Task instructions:
Output each record below exactly, and include all of them.

Data shown:
%%

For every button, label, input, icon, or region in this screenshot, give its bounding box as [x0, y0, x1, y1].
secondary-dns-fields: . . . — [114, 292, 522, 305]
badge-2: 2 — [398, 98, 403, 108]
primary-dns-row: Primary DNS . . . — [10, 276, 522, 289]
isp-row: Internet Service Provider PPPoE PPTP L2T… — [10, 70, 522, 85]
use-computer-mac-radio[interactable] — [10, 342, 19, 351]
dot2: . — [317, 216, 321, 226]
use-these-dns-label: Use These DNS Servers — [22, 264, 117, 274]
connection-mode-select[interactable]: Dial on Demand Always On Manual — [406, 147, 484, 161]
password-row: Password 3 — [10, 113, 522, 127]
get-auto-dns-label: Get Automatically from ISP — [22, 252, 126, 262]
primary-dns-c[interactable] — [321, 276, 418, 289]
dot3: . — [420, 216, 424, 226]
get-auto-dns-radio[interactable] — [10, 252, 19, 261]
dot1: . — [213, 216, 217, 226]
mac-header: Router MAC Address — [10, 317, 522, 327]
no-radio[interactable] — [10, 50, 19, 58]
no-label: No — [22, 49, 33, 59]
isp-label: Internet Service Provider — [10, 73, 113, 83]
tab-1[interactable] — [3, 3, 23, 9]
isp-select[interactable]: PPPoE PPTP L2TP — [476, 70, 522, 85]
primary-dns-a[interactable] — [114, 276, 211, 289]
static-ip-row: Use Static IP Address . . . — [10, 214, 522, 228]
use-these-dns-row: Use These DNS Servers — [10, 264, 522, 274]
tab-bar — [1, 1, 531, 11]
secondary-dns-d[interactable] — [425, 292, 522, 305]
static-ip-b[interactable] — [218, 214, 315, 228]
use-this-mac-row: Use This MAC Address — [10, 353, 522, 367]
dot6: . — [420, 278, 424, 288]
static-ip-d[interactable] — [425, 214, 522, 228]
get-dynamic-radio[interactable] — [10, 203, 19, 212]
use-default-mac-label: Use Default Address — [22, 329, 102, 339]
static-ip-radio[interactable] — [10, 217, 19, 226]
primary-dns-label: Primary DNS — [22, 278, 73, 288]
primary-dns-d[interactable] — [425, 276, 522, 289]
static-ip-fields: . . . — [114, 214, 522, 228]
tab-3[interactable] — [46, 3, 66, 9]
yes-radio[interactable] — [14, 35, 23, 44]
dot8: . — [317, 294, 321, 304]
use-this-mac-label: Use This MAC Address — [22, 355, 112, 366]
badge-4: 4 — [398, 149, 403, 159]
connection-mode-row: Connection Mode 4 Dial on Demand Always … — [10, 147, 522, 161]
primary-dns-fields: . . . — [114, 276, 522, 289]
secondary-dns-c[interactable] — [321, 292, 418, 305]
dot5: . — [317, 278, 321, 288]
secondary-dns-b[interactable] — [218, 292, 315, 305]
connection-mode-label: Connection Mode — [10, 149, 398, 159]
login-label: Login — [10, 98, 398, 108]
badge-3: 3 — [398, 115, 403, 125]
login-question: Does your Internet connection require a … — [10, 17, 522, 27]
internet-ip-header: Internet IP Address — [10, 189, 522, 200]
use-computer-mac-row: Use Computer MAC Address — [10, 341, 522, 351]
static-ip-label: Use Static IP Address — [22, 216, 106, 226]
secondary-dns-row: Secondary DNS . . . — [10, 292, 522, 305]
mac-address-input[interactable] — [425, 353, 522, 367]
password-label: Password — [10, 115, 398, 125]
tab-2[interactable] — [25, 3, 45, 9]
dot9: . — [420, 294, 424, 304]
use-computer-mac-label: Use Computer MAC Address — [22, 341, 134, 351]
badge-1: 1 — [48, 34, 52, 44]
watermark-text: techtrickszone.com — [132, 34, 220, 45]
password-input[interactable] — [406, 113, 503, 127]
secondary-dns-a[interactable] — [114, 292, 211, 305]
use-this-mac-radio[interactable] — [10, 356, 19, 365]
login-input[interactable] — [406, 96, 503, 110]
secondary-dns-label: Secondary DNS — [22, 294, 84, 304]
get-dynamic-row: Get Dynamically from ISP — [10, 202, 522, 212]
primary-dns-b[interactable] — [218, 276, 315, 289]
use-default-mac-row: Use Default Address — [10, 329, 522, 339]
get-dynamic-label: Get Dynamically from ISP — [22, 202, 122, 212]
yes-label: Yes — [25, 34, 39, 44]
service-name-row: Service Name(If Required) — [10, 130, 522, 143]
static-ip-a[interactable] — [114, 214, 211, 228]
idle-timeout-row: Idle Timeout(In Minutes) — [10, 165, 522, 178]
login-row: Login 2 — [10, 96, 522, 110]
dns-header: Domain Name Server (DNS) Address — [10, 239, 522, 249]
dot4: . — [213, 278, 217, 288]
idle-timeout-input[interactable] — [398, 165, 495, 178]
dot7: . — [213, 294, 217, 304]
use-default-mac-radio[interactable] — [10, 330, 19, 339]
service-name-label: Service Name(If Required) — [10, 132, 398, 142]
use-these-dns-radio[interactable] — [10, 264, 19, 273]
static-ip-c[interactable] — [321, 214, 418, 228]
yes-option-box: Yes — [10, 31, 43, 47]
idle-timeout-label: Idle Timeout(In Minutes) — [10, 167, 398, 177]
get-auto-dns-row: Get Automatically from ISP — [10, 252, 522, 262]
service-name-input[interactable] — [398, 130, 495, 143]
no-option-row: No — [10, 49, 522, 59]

%%

Exercise response:
For every button, label, input, icon, or region in this screenshot, give its bounding box as [x0, y0, x1, y1].
secondary-dns-fields: . . . — [114, 292, 522, 305]
badge-2: 2 — [398, 98, 403, 108]
primary-dns-row: Primary DNS . . . — [10, 276, 522, 289]
isp-row: Internet Service Provider PPPoE PPTP L2T… — [10, 70, 522, 85]
use-computer-mac-radio[interactable] — [10, 342, 19, 351]
dot2: . — [317, 216, 321, 226]
use-these-dns-label: Use These DNS Servers — [22, 264, 117, 274]
connection-mode-select[interactable]: Dial on Demand Always On Manual — [406, 147, 484, 161]
password-row: Password 3 — [10, 113, 522, 127]
get-auto-dns-label: Get Automatically from ISP — [22, 252, 126, 262]
primary-dns-c[interactable] — [321, 276, 418, 289]
dot3: . — [420, 216, 424, 226]
get-auto-dns-radio[interactable] — [10, 252, 19, 261]
dot1: . — [213, 216, 217, 226]
mac-header: Router MAC Address — [10, 317, 522, 327]
no-radio[interactable] — [10, 50, 19, 58]
no-label: No — [22, 49, 33, 59]
isp-label: Internet Service Provider — [10, 73, 113, 83]
tab-1[interactable] — [3, 3, 23, 9]
isp-select[interactable]: PPPoE PPTP L2TP — [476, 70, 522, 85]
primary-dns-a[interactable] — [114, 276, 211, 289]
static-ip-row: Use Static IP Address . . . — [10, 214, 522, 228]
use-these-dns-row: Use These DNS Servers — [10, 264, 522, 274]
tab-bar — [1, 1, 531, 11]
secondary-dns-d[interactable] — [425, 292, 522, 305]
static-ip-b[interactable] — [218, 214, 315, 228]
use-this-mac-row: Use This MAC Address — [10, 353, 522, 367]
dot6: . — [420, 278, 424, 288]
static-ip-d[interactable] — [425, 214, 522, 228]
get-dynamic-radio[interactable] — [10, 203, 19, 212]
use-default-mac-label: Use Default Address — [22, 329, 102, 339]
static-ip-radio[interactable] — [10, 217, 19, 226]
primary-dns-label: Primary DNS — [22, 278, 73, 288]
primary-dns-d[interactable] — [425, 276, 522, 289]
static-ip-fields: . . . — [114, 214, 522, 228]
tab-3[interactable] — [46, 3, 66, 9]
yes-radio[interactable] — [14, 35, 23, 44]
dot8: . — [317, 294, 321, 304]
use-this-mac-label: Use This MAC Address — [22, 355, 112, 366]
badge-4: 4 — [398, 149, 403, 159]
connection-mode-row: Connection Mode 4 Dial on Demand Always … — [10, 147, 522, 161]
primary-dns-fields: . . . — [114, 276, 522, 289]
secondary-dns-c[interactable] — [321, 292, 418, 305]
dot5: . — [317, 278, 321, 288]
secondary-dns-b[interactable] — [218, 292, 315, 305]
connection-mode-label: Connection Mode — [10, 149, 398, 159]
login-label: Login — [10, 98, 398, 108]
badge-3: 3 — [398, 115, 403, 125]
login-question: Does your Internet connection require a … — [10, 17, 522, 27]
internet-ip-header: Internet IP Address — [10, 189, 522, 200]
use-computer-mac-row: Use Computer MAC Address — [10, 341, 522, 351]
static-ip-label: Use Static IP Address — [22, 216, 106, 226]
secondary-dns-row: Secondary DNS . . . — [10, 292, 522, 305]
mac-address-input[interactable] — [425, 353, 522, 367]
password-label: Password — [10, 115, 398, 125]
tab-2[interactable] — [25, 3, 45, 9]
dot9: . — [420, 294, 424, 304]
use-computer-mac-label: Use Computer MAC Address — [22, 341, 134, 351]
badge-1: 1 — [48, 34, 52, 44]
watermark-text: techtrickszone.com — [132, 34, 220, 45]
password-input[interactable] — [406, 113, 503, 127]
secondary-dns-a[interactable] — [114, 292, 211, 305]
use-this-mac-radio[interactable] — [10, 356, 19, 365]
login-input[interactable] — [406, 96, 503, 110]
secondary-dns-label: Secondary DNS — [22, 294, 84, 304]
get-dynamic-row: Get Dynamically from ISP — [10, 202, 522, 212]
primary-dns-b[interactable] — [218, 276, 315, 289]
use-default-mac-row: Use Default Address — [10, 329, 522, 339]
get-dynamic-label: Get Dynamically from ISP — [22, 202, 122, 212]
yes-label: Yes — [25, 34, 39, 44]
service-name-row: Service Name(If Required) — [10, 130, 522, 143]
static-ip-a[interactable] — [114, 214, 211, 228]
idle-timeout-row: Idle Timeout(In Minutes) — [10, 165, 522, 178]
login-row: Login 2 — [10, 96, 522, 110]
dns-header: Domain Name Server (DNS) Address — [10, 239, 522, 249]
dot4: . — [213, 278, 217, 288]
idle-timeout-input[interactable] — [398, 165, 495, 178]
dot7: . — [213, 294, 217, 304]
use-default-mac-radio[interactable] — [10, 330, 19, 339]
service-name-label: Service Name(If Required) — [10, 132, 398, 142]
use-these-dns-radio[interactable] — [10, 264, 19, 273]
static-ip-c[interactable] — [321, 214, 418, 228]
yes-option-box: Yes — [10, 31, 43, 47]
idle-timeout-label: Idle Timeout(In Minutes) — [10, 167, 398, 177]
get-auto-dns-row: Get Automatically from ISP — [10, 252, 522, 262]
service-name-input[interactable] — [398, 130, 495, 143]
no-option-row: No — [10, 49, 522, 59]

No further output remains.